Bu onamadan dolayı, kamuoyunda bizlerin TSK’dan atılmamız hususunun aslında ne kadar yerinde bir karar olduğu fikri perçinlenmiş olacaktır. Kanun kapsamına giren meslektaşlarımızla aynı gerekçelerle TSK’dan re’sen emekli edildiğimiz halde kanun kapsamına dahil edilmeyerek ve adeta ikinci defa onanarak, zedelenen haysiyetimis ve alçalan itibarımızdan dolayı, biz ve ailelerimizin toplum içinde ne kadar güç durumda ve mahzun kalacağımızı, eskisine nazaran kat be kat daha da hor görüleceğimizi, Önce Allah’ın sonra sizin takdir ve vicdanınıza havale ediyoruz.”

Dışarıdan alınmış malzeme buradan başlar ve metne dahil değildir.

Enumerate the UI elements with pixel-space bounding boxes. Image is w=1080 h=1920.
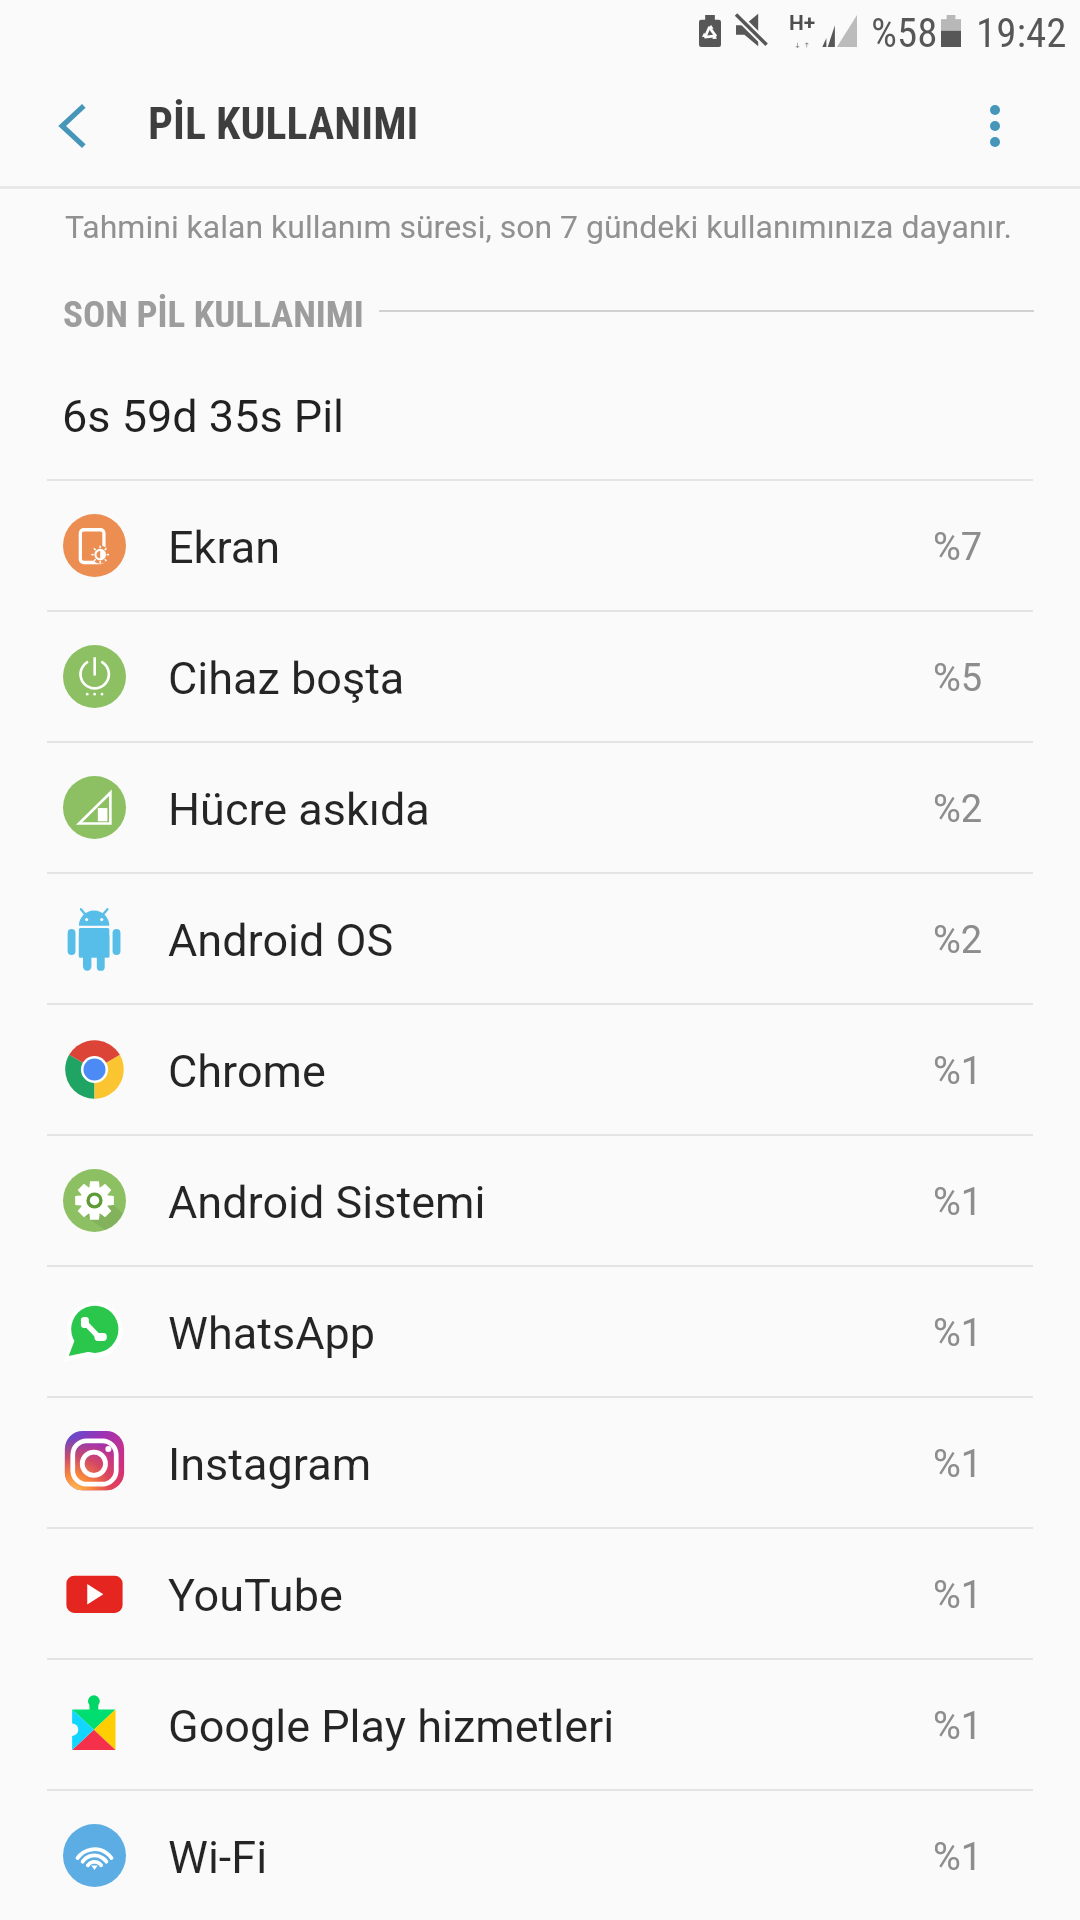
button[interactable]: Back [10,64,134,188]
staticText: Wi-Fi [168,1831,268,1884]
staticText: H+ [789,11,816,36]
staticText: Android OS [168,914,394,967]
staticText: %1 [933,1573,983,1618]
staticText: Chrome [168,1045,326,1098]
button[interactable]: Instagram [0,1398,1080,1527]
staticText: %58 [871,9,938,57]
staticText: Cihaz boşta [168,652,405,705]
staticText: 19:42 [976,9,1067,57]
staticText: YouTube [168,1569,343,1622]
button[interactable]: Cihaz boşta [0,612,1080,741]
staticText: PİL KULLANIMI [148,98,419,150]
staticText: Hücre askıda [168,783,430,836]
button[interactable]: WhatsApp [0,1267,1080,1396]
button[interactable]: Android OS [0,874,1080,1003]
button[interactable]: Wi-Fi [0,1791,1080,1920]
staticText: %2 [933,787,983,832]
staticText: %1 [933,1704,983,1749]
staticText: %1 [933,1180,983,1225]
staticText: Instagram [168,1438,372,1491]
button[interactable]: Google Play hizmetleri [0,1660,1080,1789]
staticText: Tahmini kalan kullanım süresi, son 7 gün… [65,208,1012,246]
button[interactable]: Hücre askıda [0,743,1080,872]
button[interactable]: Chrome [0,1005,1080,1134]
button[interactable]: Ekran [0,481,1080,610]
staticText: Android Sistemi [168,1176,486,1229]
staticText: %1 [933,1442,983,1487]
staticText: Google Play hizmetleri [168,1700,615,1753]
staticText: SON PİL KULLANIMI [63,293,364,336]
button[interactable]: More options [934,64,1058,188]
staticText: 6s 59d 35s Pil [62,390,345,443]
staticText: WhatsApp [168,1307,376,1360]
staticText: %5 [933,656,983,701]
staticText: %1 [933,1311,983,1356]
button[interactable]: Android Sistemi [0,1136,1080,1265]
staticText: %2 [933,918,983,963]
staticText: %7 [933,525,983,570]
staticText: Ekran [168,521,281,574]
staticText: %1 [933,1835,983,1880]
staticText: %1 [933,1049,983,1094]
button[interactable]: YouTube [0,1529,1080,1658]
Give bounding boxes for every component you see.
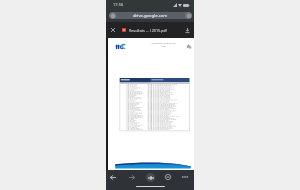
other: Site information bbox=[109, 12, 116, 19]
button[interactable]: Back bbox=[107, 171, 119, 183]
button[interactable]: drive.google.com bbox=[109, 12, 192, 19]
staticText: 2015 bbox=[161, 45, 166, 48]
staticText: 17:56 bbox=[113, 2, 124, 7]
button[interactable]: Tabs bbox=[162, 171, 174, 183]
button[interactable]: More options bbox=[179, 171, 191, 183]
button[interactable]: Forward bbox=[126, 171, 138, 183]
staticText: drive.google.com bbox=[133, 13, 168, 19]
button[interactable]: Download bbox=[180, 23, 194, 37]
other: Share bbox=[185, 12, 192, 19]
staticText: CHAMPIONNAT DE FRANCE bbox=[151, 42, 176, 45]
button[interactable]: New tab bbox=[146, 173, 155, 182]
staticText: Resultats ... l 2015.pdf bbox=[129, 28, 167, 33]
button[interactable]: Close bbox=[106, 23, 120, 37]
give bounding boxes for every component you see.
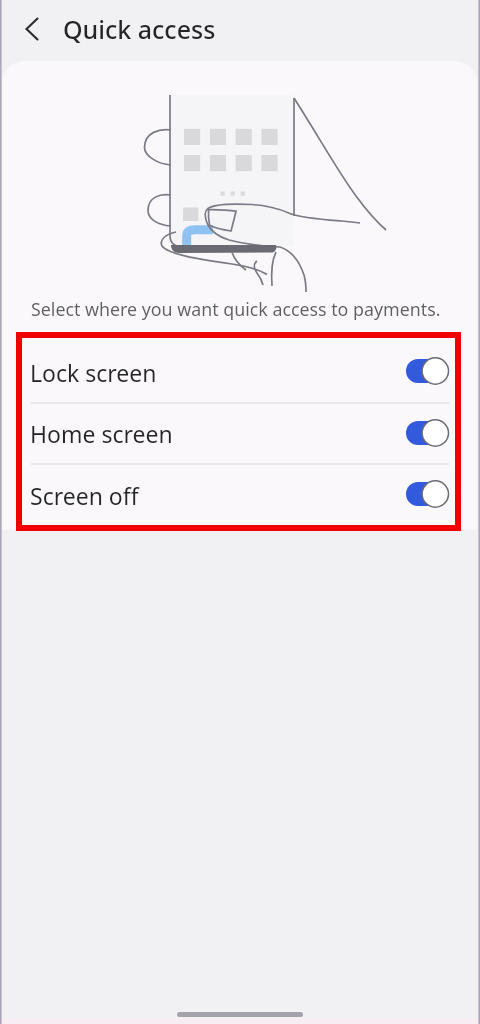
- staticText: Select where you want quick access to pa…: [31, 297, 441, 321]
- staticText: Screen off: [30, 480, 139, 511]
- staticText: Quick access: [63, 12, 216, 46]
- button[interactable]: Home screen: [0, 402, 480, 464]
- button[interactable]: Lock screen: [0, 340, 480, 402]
- staticText: Lock screen: [30, 357, 157, 388]
- button[interactable]: Back: [0, 3, 56, 59]
- button[interactable]: Screen off: [0, 463, 480, 525]
- staticText: Home screen: [30, 418, 173, 449]
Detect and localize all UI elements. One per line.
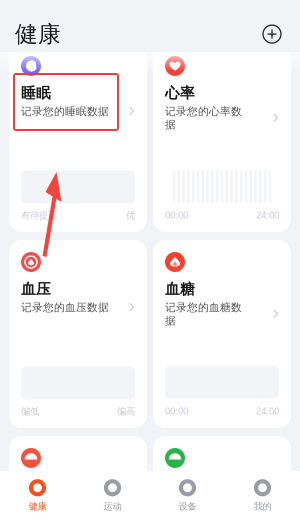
staticText: 我的 — [254, 501, 272, 512]
staticText: 记录您的心率数据 — [165, 105, 242, 131]
staticText: 血压 — [21, 280, 51, 298]
staticText: 优 — [126, 210, 135, 221]
staticText: 00:00 — [165, 405, 188, 417]
staticText: 血糖 — [165, 280, 195, 298]
staticText: 体重 — [21, 476, 51, 494]
staticText: 00:00 — [165, 209, 188, 221]
button[interactable]: 运动 — [153, 436, 291, 520]
staticText: 记录您的血压数据 — [21, 301, 109, 314]
staticText: 心率 — [165, 84, 195, 102]
staticText: 记录您的运动数据 — [165, 497, 242, 520]
staticText: 有待提高 — [21, 210, 57, 221]
button[interactable]: 血压 — [9, 240, 147, 428]
button[interactable]: 体重 — [9, 436, 147, 520]
staticText: 记录您的睡眠数据 — [21, 105, 109, 118]
staticText: 偏高 — [117, 406, 135, 417]
staticText: 偏低 — [21, 406, 39, 417]
button[interactable]: 血糖 — [153, 240, 291, 428]
staticText: 健康 — [28, 501, 46, 512]
staticText: 运动 — [165, 476, 195, 494]
staticText: 记录您的体重数据 — [21, 497, 109, 510]
staticText: 记录您的血糖数据 — [165, 301, 242, 327]
staticText: 24:00 — [256, 209, 279, 221]
button[interactable]: 添加 — [259, 21, 285, 47]
button[interactable]: 心率 — [153, 44, 291, 232]
button[interactable]: 健康 — [0, 472, 75, 519]
staticText: 24:00 — [256, 405, 279, 417]
staticText: 运动 — [104, 501, 122, 512]
staticText: 设备 — [178, 501, 196, 512]
button[interactable]: 我的 — [225, 472, 300, 519]
staticText: 睡眠 — [21, 84, 51, 102]
button[interactable]: 运动 — [75, 472, 150, 519]
button[interactable]: 设备 — [150, 472, 225, 519]
staticText: 健康 — [15, 20, 61, 48]
button[interactable]: 睡眠 — [9, 44, 147, 232]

ASDER: Uyum yasaları acilen çıkarılmalı
Adaletİ Savunanlar Derneği (ASDER), Türk Silâhlı Kuvvetleri’nden (TSK) uzaklaştırılanların geri dönüşünü sağlayan yasal düzenlemeyle ilgili adil karar verilebilmesi için askeri hakim bağımsızlığı ilgili uyum yasalarının acilen çıkarılmasını istedi. ASDER’den yapılan açıklamada, 28 Şubat 1997 zihniyetinin kabus gibi çöktüğü bir dönemde, TSK’dan hukuksuz bir şekilde Yüksek Askeri Şura (YAŞ) kararları ile tasfiye edilen askerlerin, TBMM’de kabul edilen yasa ile aklandıkları belirtildi. Açıklamada, “Yargıya açık işlemlerle re’sen emekli edilen bazı arkadaşlarımız kapsam dışı kalmış ve maddî ve mânevî kayıpların bir kısmı karşılanamamış olsa da, bu yasa ile YAŞ mağdurları aklanmış ve zedelenen itibarları iade edilmiş; yeniden Silâhlı Kuvvetler emeklisi statüsünü elde etmiş; geniş bir sosyal güvenceye kavuşmuş; çok zor durumdaki arkadaşlarımız da kamuda bir iş ve çalışma güvencesi kazanmış olacaklardır” denildi. Açıklamada, yasa ile 12 Mart 1971 ve 12 Eylül 1980 mağdurlarının da haklarını kazanmış olmalarının ASDER camiasını ayrıca memnun ettiğine işaret edildi. Çıkacak yasanın uygulamasının adil olması istenen açıklamada, AYİM’in adil karar verebilmesi için, askeri hakim bağımsızlığı ile ilgili uyum yasasının bir an önce çıkarılması istendi. Açıklamada, bütün mağdurları kapsayacak yeni bir yasanın çıkarılması için çalışmaların ara verilmeksizin başlatılması istendi.